Some MPs in the 2015 and 2017 intakes actually think the speech may even have helped May. ‘Perversely I think it may have helped her as we have now become her human shield,’ says one senior member of the 1922 Committee. ‘Grant Shapps was not on the Tory WhatsApp group until today because he is so disliked: that means he doesn’t understand the mood in the party.
‘He doesn’t see what we are saying so he thought we’d have a go but it hasn’t worked.’
Charles Walker, the Secretary of the 1922 Committee, is so angry with his colleagues that he has some life advice for them. ‘I’m fed up. They are fucking arseholes. Let’s have an election in the next few weeks if they want it and get Jeremy Corbyn in. The party is populated by some crashing bores who have nothing better going on in their lives and it’s really showing now. They need to get a life, get some perspective and get a hobby!’
MPs have been using their WhatsApp group today to either sharply criticise Shapps or make a point of pledging loyalty to May and claim they’ve never ever been disloyal to her. Boris Johnson has been telling colleagues that they must read Amber Rudd’s Telegraph piece calling on colleagues to get behind May.
But there are also rumblings against Boris. His allies are aware of plans to give him a dressing down at the 1922 Committee on Wednesday, and a number of Cabinet ministers have predicted that he will find many cold shoulders turned against him when he enters the tearoom on Monday. ‘The Prime Minister was so much more focused on her Wednesday speech because of Boris’s activities of the last 10 days,’ argues one of his Cabinet colleagues. ‘Things would have been much less intense had it not been for him. He created the context in which that speech was given. And the prankster [who handed May a P45 as she was speaking] was referring to Boris.’

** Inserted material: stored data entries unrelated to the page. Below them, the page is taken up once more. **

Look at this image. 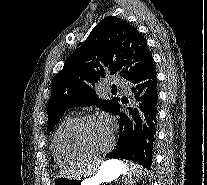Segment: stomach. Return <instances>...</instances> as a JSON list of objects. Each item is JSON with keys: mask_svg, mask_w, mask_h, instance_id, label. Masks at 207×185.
Wrapping results in <instances>:
<instances>
[{"mask_svg": "<svg viewBox=\"0 0 207 185\" xmlns=\"http://www.w3.org/2000/svg\"><path fill=\"white\" fill-rule=\"evenodd\" d=\"M125 172V163L117 160H108L102 163L98 172L84 180L74 179L67 176H59L54 179L52 185H102L116 180Z\"/></svg>", "mask_w": 207, "mask_h": 185, "instance_id": "1", "label": "stomach"}]
</instances>
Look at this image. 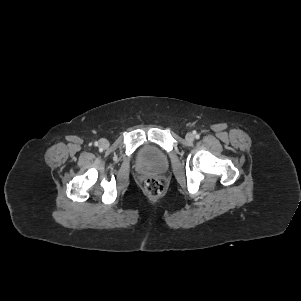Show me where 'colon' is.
Masks as SVG:
<instances>
[{"label":"colon","instance_id":"5ec220e1","mask_svg":"<svg viewBox=\"0 0 301 301\" xmlns=\"http://www.w3.org/2000/svg\"><path fill=\"white\" fill-rule=\"evenodd\" d=\"M144 190L151 197H159L164 190L163 184L156 178H148L144 182Z\"/></svg>","mask_w":301,"mask_h":301}]
</instances>
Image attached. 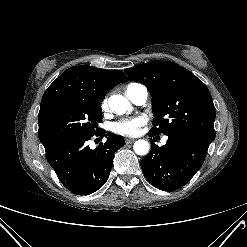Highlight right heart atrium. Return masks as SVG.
Instances as JSON below:
<instances>
[{"label": "right heart atrium", "instance_id": "d8ad5b80", "mask_svg": "<svg viewBox=\"0 0 247 247\" xmlns=\"http://www.w3.org/2000/svg\"><path fill=\"white\" fill-rule=\"evenodd\" d=\"M108 107V99L107 97L103 98L101 103H100V108L102 111H106Z\"/></svg>", "mask_w": 247, "mask_h": 247}]
</instances>
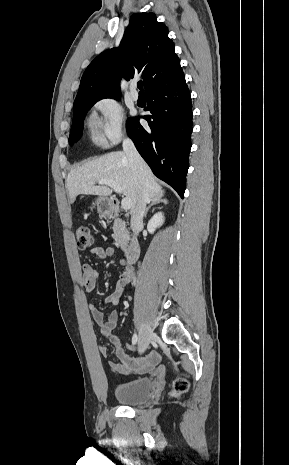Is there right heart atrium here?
Masks as SVG:
<instances>
[{"label": "right heart atrium", "mask_w": 289, "mask_h": 465, "mask_svg": "<svg viewBox=\"0 0 289 465\" xmlns=\"http://www.w3.org/2000/svg\"><path fill=\"white\" fill-rule=\"evenodd\" d=\"M95 107L101 113V136L107 144H116L126 135V118L121 104L112 97L98 100Z\"/></svg>", "instance_id": "1"}]
</instances>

The Foreign Secretary might argue that his interventions were only his attempt to stop Soft Brexiteers in the Cabinet having their way on important issues such as the transition period. But the reason so many MPs are sticking by May for the time being is that they are desperately worried a leadership contest could undermine Britain’s Brexit negotiations even to the point that Brexit doesn’t happen. Many Brexiteers suspect a Remain plot to get a ‘real Remainer’ into Number 10 to pause the Brexit negotiations and then claim that leaving the European Union is an impossible, terrible idea for Britain and that it shouldn’t happen at all. Others are simply worried that a government in total turmoil will make life much easier for the EU negotiators as talks enter a particularly sensitive phase this week.
A number of MPs and ministers have told the Spectator that they will back Boris but not if he moves against the Prime Minister now, as it is not the right time.
So what can May do to prevent Shapps causing such instability in the party that even currently loyal MPs conclude that there is nothing for it but to drain the swamp by holding a leadership contest? The party is divided over whether a reshuffle which would involve Boris being sacked is a safe option. Some argue that Philip Hammond has been just as disloyal and so to sack the Foreign Secretary would mean May would have to sack her Chancellor too, which is impossible. Others think a few judicious dressings down would be just what the Prime Minister needs to do to show she’s still a politician made of iron, not one slowly melting. There is also talk now that she should do a reshuffle that doesn’t dispense with Boris’s services but does promote younger talent so as to pave the way for an eventual suitable successor. And others still think a series of big yet uncontroversial policy announcements would help set the party back on a more serious track, though the Prime Minister should really have done this in her speech.
There is also clearly an effort underway from the whips to increase the peer pressure from angry MPs on anyone who seems vaguely sympathetic to Shapps’ line of thinking. This might work in the short-term, making it uncool to be a rebel. But it’s still not clear how long the Prime Minister can really weather the instability that a very bad conference has sparked.